In 1830 kreeg Baltimore als een van de eerste steden in Amerika een spoorlijn en verliep het eerste stuk van de reis per spoor. Toen nog een uitvinding in kinderschoenen dus de reis was weinig comfortabel. Daarna ging de lange reis naar het Noorden vaak via het water. Via kanaalboten, stoomboten er radarboten over de enorme rivieren en meren. Het landschap zo sterk afwijkend van het platte Nederland. Een ander klimaat, hitte en benauwdheid, ongedierte maar ook prachtige bergen en ander natuurschoon. 

En hier raak ik Anton kwijt. Hij is aangekomen in Baltimore, dat weet ik zeker. Maar daarna kan ik geen spoor meer van hem vinden. In de hoop dat hij samen met andere passagiers is gaan reizen en ik hem zo verder kon traceren zocht ik die hele passagierslijst uit, maar ook de familie Bolander kan ik nergens meer terugvinden. Er overleden ook veel mensen tijdens de lange zware reis naar het Noorden. Het kon maanden duren. Misschien dat Anton toch alleen heeft gereisd en niemand wie wist wie hij was en ligt hij ergens naamloos begraven.

de ramp met de Phoenix

Ik heb nog proberen uit te zoeken of Anton een van de passagiers was die op de Phoenix zaten. Op deze houten stoomboot zaten vijfenzeventig inwoners uit Aalten toen die in november 1847 in brand vloog op Lake Michigan waarbij honderddrieënzestig passagiers overleden. Er zaten vermoedelijk ook passagiers op het schip die niet op de passagierslijst stonden. Was Anton een van die mensen die op deze verschrikkelijk manier om het leven kwam? Ik heb er veel over gelezen, o.a. het boek “Phoenix” van Bert Wagendorp, en podcasts over geluisterd.

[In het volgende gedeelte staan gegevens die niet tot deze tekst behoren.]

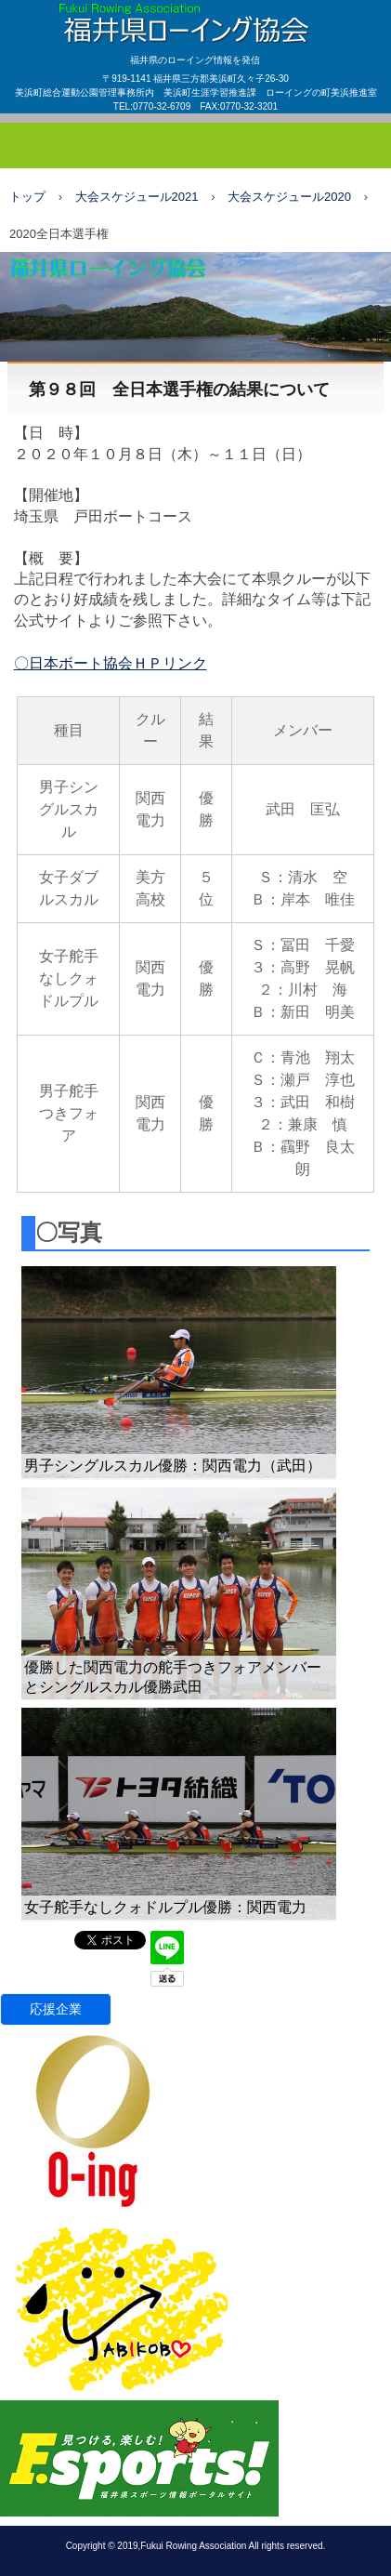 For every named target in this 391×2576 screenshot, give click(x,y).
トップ (27, 197)
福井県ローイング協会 (195, 18)
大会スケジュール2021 (137, 197)
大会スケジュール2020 (289, 197)
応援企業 (56, 2008)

Ik heb geen bewijs kunnen vinden dat hij op die boot zat maar uitsluiten dat hij er niet op zat kan ik ook niet. 

Oproep rechtbank aan Anton Jansen

Dat zijn kinderen ook niet wisten wat er met hun vader was gebeurd blijkt uit verschillende documenten. Als zijn dochter Christina Maria in 1860 wil trouwen kan ze niet vertellen of haar vader is overleden of niet. Op een oproep van de rechtbank om te reageren en haar zo toestemming te geven voor het huwelijk wordt niet gereageerd. Als zijn oudste zoon wil trouwen in 1865 staat erbij vader; adres onbekend. Bij het huwelijk van zijn jongste zoon in 1880 staat de vader wel als overleden. Ik neem aan dat ze na drieëndertig jaar zonder contact er van uit zijn gegaan dat hun vader was overleden. Anton zou dan ook al eenentachtig jaar moeten zijn.

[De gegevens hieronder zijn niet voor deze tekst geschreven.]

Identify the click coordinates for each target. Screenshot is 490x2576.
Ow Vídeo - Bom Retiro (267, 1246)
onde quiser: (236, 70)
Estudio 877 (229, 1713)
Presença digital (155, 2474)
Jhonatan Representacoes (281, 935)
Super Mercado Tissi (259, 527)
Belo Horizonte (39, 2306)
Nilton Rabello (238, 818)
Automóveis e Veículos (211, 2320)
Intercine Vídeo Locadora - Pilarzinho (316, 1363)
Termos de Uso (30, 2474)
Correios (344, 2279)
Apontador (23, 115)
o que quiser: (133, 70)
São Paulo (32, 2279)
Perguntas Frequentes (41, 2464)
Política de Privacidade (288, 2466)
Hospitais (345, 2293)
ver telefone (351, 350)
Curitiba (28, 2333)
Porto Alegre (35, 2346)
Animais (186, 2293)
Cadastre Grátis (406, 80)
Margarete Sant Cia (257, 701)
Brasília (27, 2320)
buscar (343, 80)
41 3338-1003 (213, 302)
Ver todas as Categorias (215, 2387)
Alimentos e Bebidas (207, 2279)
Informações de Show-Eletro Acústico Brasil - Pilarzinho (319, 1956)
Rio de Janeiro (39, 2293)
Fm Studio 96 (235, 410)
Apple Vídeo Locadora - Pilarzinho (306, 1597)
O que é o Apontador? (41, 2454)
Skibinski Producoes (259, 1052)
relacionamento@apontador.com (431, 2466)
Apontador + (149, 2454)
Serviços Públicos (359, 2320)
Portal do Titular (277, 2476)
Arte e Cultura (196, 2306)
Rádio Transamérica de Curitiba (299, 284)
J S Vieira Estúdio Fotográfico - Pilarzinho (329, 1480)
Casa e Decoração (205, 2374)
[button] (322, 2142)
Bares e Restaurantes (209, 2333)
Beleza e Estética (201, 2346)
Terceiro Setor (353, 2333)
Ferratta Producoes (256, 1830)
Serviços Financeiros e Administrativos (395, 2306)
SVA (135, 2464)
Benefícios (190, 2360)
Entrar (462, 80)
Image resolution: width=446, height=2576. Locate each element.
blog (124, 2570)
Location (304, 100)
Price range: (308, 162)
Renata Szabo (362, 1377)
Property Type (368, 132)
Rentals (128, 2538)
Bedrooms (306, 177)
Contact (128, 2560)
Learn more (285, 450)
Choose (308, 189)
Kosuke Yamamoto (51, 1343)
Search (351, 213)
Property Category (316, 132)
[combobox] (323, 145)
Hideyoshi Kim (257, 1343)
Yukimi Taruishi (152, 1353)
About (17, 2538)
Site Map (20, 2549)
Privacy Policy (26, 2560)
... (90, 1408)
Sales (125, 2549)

De oom van de kinderen, waar ze bij zijn gaan wonen na vaders vertrek, en tevens voogd, doet in 1863 nog wel een poging om de oudste zoon uit de dienstplicht te houden.

18 Dec. 1863, Wij WILLEM 111, bij de gratie Gods, Koning n°. 56. der Nederlanden, Prins van Oranje-Nassau, Groothertog van Luxemburg, enz., enz., enz. Op de voordragt van Onze Ministers van Binnenlandsche Zaken en van Oorlog, van 12 December 1863, n°. 241, 4de afdeeling, en van den 16den daaraanvolgende, n°. 15 P., betreffende een verzoek van Johannes Hermanus Hendrikus Vogedes, te Bredevoort, om ontheffing van de werkelijke dienst voor zijnen neef Hermanus Christianus Jansen, dit jaar als militiepligtige ingelijfd bij het lste regiment infanterie, Overwegende: dat Hermanus Christianus Jansen, geboren in het jaar 1832, in 1851 voor de militie moest zijn ingeschreven; dat zijne moeder destijds overleden en zijn vader naar Noord-Amerika vertrokken was , zijne kinderen onverzorgd achterlatende; dat thans is ontdekt dat de inschrijving voorde militie van Hermannus Christianus Jansen niet is geschied, ten gevolge waarvan hij, met toepassing van do artt. 161 en 165 der wet van den 19den Augustus 1861 (Staatsblad n°. 72), bij de militie is ingelijfd; dat er echter grond is voor des adressants bewering, dat hij, destijds toeziende voogd over dezen minderjarige, diens belangen, die door zijn vader was verlaten, waarnemende, hem op den bestemden tijd ter inschrijving voor de militie heeft aangegeven, doch dat, ten gevolge van een dwaalbegrip van de betrokken overheid omtrent de toepassing van art. 56 der wet van den 8sten Januarij 1817 (Staatsblad n°. 1), toen in de provincie Gelderland heerschende, de inschrijving niet is gedaan; dat het uitdien hoofde niet billijk zou zijn hem bij de militie in werkelijke dienst te houden, en hem dus het slagtoffer te laten van eene dwaling, vermoedelijk door de overheid begaan; Gezien de tweede zinsnede van art. 127 der wet van den 19den Augustus 1861 (Staatsblad n°. 72), Hebben goedgevonden en verstaan: den militiepligtige Hermanus Christianus Jansen, uit de gemeente Ewijk, dit jaar voor de dienst aangewezen en ingelijfd bij het lste regiment infanterie, ontheffing van de werkelijke dienst voor zijnen geheelen diensttijd te verleenen. Onze Ministers van Binnenlandsche Zaken en van Oorlog zijn belast met de uitvoering van dit besluit, dat in de Staatscourant zal worden geplaatst. 's Gravenhage, den 18den December 1863.

WILLEM.

De Minister van Binnenlandsche Zaken. Thorbecke.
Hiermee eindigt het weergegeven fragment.